Are you a firearms enthusiast? Do you like shooting and history? If so, you have most likely heard of the famous M1 Garand rifle. The rifle that General George S. Patton says won World War II and called it “the greatest battle implement ever devised.”
And if you have heard of the famous M1 Garand Rifle then you probably also heard of the notorious ‘M1 Thumb’ or maybe have even seen it in a movie.
What exactly is the M1 Thumb? It is basically a black and blue or cut thumb that can occur when you don’t handle the loading of the rifle properly.
Now before you get scared and decide you would never want to even attempt loading an M1 Garand in fear of suffering the dreaded M1 Thumb let me assure you that a brief explanation is all it takes to avoid such a malady.
Let’s start by letting you know that the M1 Garand was the rifle issued to United States Army servicemen from 1936 (when it replaced the legendary bolt action M1903 Springfield) until about 1963. It was used extensively in World War II and the Korean War and is still actively used today as a hunting rifle and to shoot long range targets. So, the rifle is a classic and should not be feared as it has been successfully operated for almost eight decades by thousands and thousands of soldiers and civilians alike without trouble.
Just like with anything, if you know what you are doing you usually won’t have a problem. So what are the main points in avoiding the M1 Thumb? Here is a brief list (in no particular order of importance)…
1) Learn how to use the rifle properly.
2) As with any weapon practice, practice and practice some more (with fake rounds!).
3) Be careful, take your time and be deliberate with your actions.
4) Don’t be afraid of the weapon!
5) Understand how the rifle operates.
Having said all that lets discuss in more detail. The main reason the M1 Thumb injury happens is when the operator does not fully and firmly pull the bolt back into its open and locked position. This should not be a problem to recognize as the rifle actually makes a distinct noise when it reaches the fully opened and locked position. You will know when the bolt is secured in the open position. The best way to learn this is to try opening the bolt with a firm action and listen for the click as the bolt locks in place. Snap the bolt back in place quickly and with a firm action.
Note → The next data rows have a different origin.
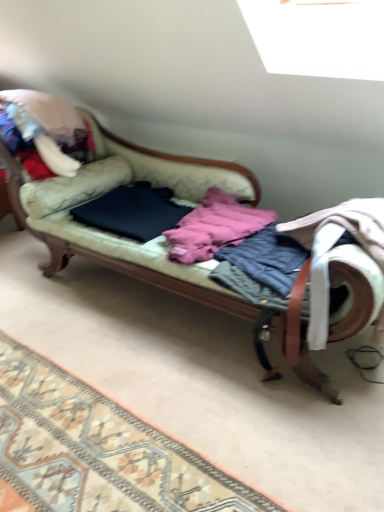 Question: Is patterned carpet at lower left taller than pink fleece jacket at center, the 2th clothing positioned from the left?

Choices:
 (A) no
 (B) yes

Answer: (A)

Question: From a real-world perspective, is patterned carpet at lower left beneath pink fleece jacket at center, marked as the second clothing in a right-to-left arrangement?

Choices:
 (A) yes
 (B) no

Answer: (A)

Question: Can you confirm if patterned carpet at lower left is thinner than pink fleece jacket at center, marked as the second clothing in a right-to-left arrangement?

Choices:
 (A) yes
 (B) no

Answer: (B)

Question: Is patterned carpet at lower left not within pink fleece jacket at center, marked as the second clothing in a right-to-left arrangement?

Choices:
 (A) no
 (B) yes

Answer: (B)

Question: Could you tell me if patterned carpet at lower left is facing pink fleece jacket at center, the 2th clothing positioned from the left?

Choices:
 (A) yes
 (B) no

Answer: (B)

Question: Is patterned carpet at lower left bigger than pink fleece jacket at center, the 2th clothing positioned from the left?

Choices:
 (A) yes
 (B) no

Answer: (B)

Question: Is dark blue fabric at center, positioned as the first clothing in left-to-right order, next to velvet green couch at center and touching it?

Choices:
 (A) no
 (B) yes

Answer: (A)

Question: Is dark blue fabric at center, positioned as the first clothing in left-to-right order, thinner than velvet green couch at center?

Choices:
 (A) no
 (B) yes

Answer: (B)

Question: From the image's perspective, does dark blue fabric at center, positioned as the first clothing in left-to-right order, appear lower than velvet green couch at center?

Choices:
 (A) yes
 (B) no

Answer: (B)

Question: Is dark blue fabric at center, the third clothing when ordered from right to left, bigger than velvet green couch at center?

Choices:
 (A) yes
 (B) no

Answer: (B)

Question: Are dark blue fabric at center, positioned as the first clothing in left-to-right order, and velvet green couch at center located far from each other?

Choices:
 (A) no
 (B) yes

Answer: (A)

Question: Can you confirm if dark blue fabric at center, the third clothing when ordered from right to left, is positioned to the right of velvet green couch at center?

Choices:
 (A) yes
 (B) no

Answer: (B)

Question: Is patterned carpet at lower left behind dark blue fabric at center, positioned as the first clothing in left-to-right order?

Choices:
 (A) no
 (B) yes

Answer: (A)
Now release the bolt by holding it back with your right hand and carefully pushing down the follower with your left hand. Slowly let the bolt go forward with your right hand and close the bolt pulling out your left hand before it gets pinched. Do this slowly and you will have no problems.
With the bolt now closed try opening it again but with a “wimpy and weak” pull back action and you will see the difference. The bolt does not fully lock in place making it susceptible to releasing when you least expect it such as when your thumb is in the way! The dreaded M1 Thumb! Once you know what you are looking for you can quickly recognize a bolt that is not fully opened. You will see the bolt kind of resting on top of the follower instead of being fully behind it.
Once you see, feel and hear the difference between a fully locked bolt and one that is not it will be very obvious when things are right. Below are some pictures of a bolt fully opened and locked and one that is not.
Fully Opened and Locked
Not Fully Opened and Locked: Note how the bolt is sitting on top of the follower compared to the pictures above where it is fully back. Also, notice from the side view how the bolt is not back far enough.
The “bolt” is what actually would do the damage to your thumb or fingers when it releases and closes. With the bolt resting on the follower it can easily release by bumping the rifle or even slightly touching the follower. That scenario is where you can get hurt.
When you have the bolt fully pulled back and in the locked position it cannot release (unless there is a mechanical failure) so rest assured. Now, many people say that most M1 Thumb injuries happen when someone is ‘fooling around’ with an unloaded gun and and open bolt.